Bu dünya, etme bulma dünyasıdır. Alma mazlumun ahını, (gökten indirir şahini) çıkar aheste aheste. Eden bulur, inleyen ölür. Yapılan iyilikler ve kötülükler asla yok olmaz. Bir gün karşılığı görülür. Allah asla unutmaz. Yani ihmal etmez. İmhal Mühlet- eder mühlet verir. Sonra icra eder. Kötülük yapanlar yapmak isteyenler bu gerçeği asla unutmamalıdırlar. İbret alana bin değil, bir olay yeter.

Hikaye: 5

HAC’CA BÖYLE GİDİLMELİ

Hac, İslam’ın beş şartından birisidir. Hali vakti yerinde olan ve şartlarını taşıyan her müminin ömründe bir kez hac etmesi farzdır. Umre de küçük Hac’tır. Şafi ve Hanbeli mezheblerine göre ise Umre de Hac gibi farzdır. Umre ile ilgili Çorum Haber’de dizi halinde uzun bir yazı yazdık. Çok olumlu tepkiler ve teşekkürler geldi. Şimdi Hac ve Umre bir Müslümanın beden ve ruhunun, özellikle ruhunun bir daha kirletmemek üzere yapılan manevi temizliğidir. Çünkü R.SAV. hakkıyla hac ve umre yapan, eski kötü alışkanlıklarını bırakan bu ulvi duygularla yurduna dönen hacı ve umreciler “veedethü ümmühü” yani analarından doğmuş gibi günahsız pak olurlar buyurmuştur.
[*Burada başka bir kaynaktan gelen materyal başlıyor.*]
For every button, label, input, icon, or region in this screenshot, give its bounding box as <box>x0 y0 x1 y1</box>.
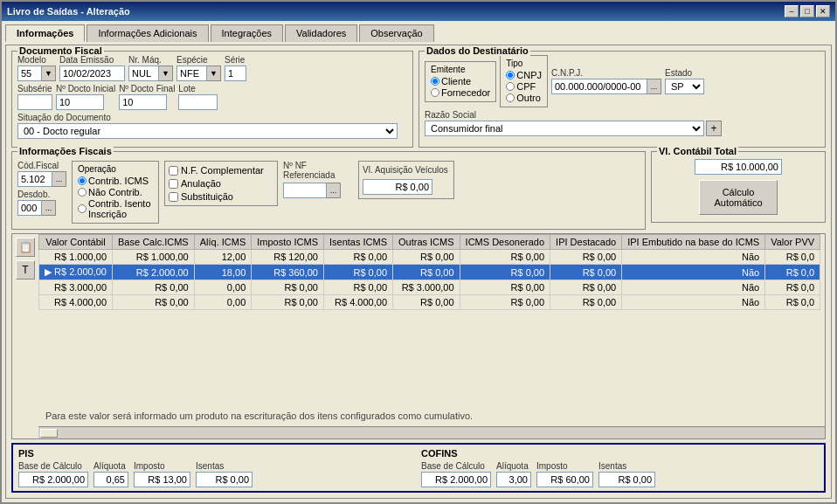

Şimdi bu anlayışla ve edep dolu bir hac örneği R.SAV’i ziyaret numunesi sunalım.

Meşhur Türk İslam şairi alim ve arif Osmanlı edibi Nabi’nin R.SAV.i ziyareti:

Bilindiği gibi Nabi (1627-1687) tarihleri arasında yaşamış, Urfa doğumlu, 4. Sultan Mehmet devrinde İstanbul’a gelmiş, Mustafa Paşa o zaman Halep Valisi Baltacı Mehmet Ali Paşa gibi değerli devlet adamlarına musahiplik-danışmanlık yapmış, maneviyat erlerinden büyük bir şairdir. Birçok eserleri vardır. Manevi edebiyatçı ve şairdir.

İşte bu şair Nabi, meşhur bir Osmanlı paşası ile hacca gidiyor. Genelde Osmanlı paşaları hacca gitmezler. Yerlerine paşalarını vekil gönderirler. Çünkü şimdiki gibi o zaman hacca gitmek kolay değil. 6 ayda gidip geliniyor. 3000-3500 km.lik yol yürüyerek veya atlı olarak gidiliyor Gidiş-dönüş 7 bin km. Yani o zaman zor bir yolculuk oluyor. Develerle gidiliyor. Yakıcı çöl sıcağına ancak develer dayanabiliyor. Devenin üstünde mahfil denilen bir yer var. Mahfil devenin üstünde iki odacık halinde, bir tarafında Nabi, öbür tarafında da şair Nabi’yi hacca götüren paşa var. Böylece uzun ve yorucu bir yolculuktan sonra sabaha yakın Medine’ye ulaşıyorlar. Karayoluyla Türkiye’den gidilirse önce Medine’ye sonra Mekke’ye gidiliyor. 1979-80-81-82-91’e kadar hac karayolu ile otobüslerle yapılıyordu. 7 günde varılıyor, 3 günde geri dönülüyordu. Çünkü geri gelirken hiç eğlenilmiyor, günde 1000 km yol alınıyordu.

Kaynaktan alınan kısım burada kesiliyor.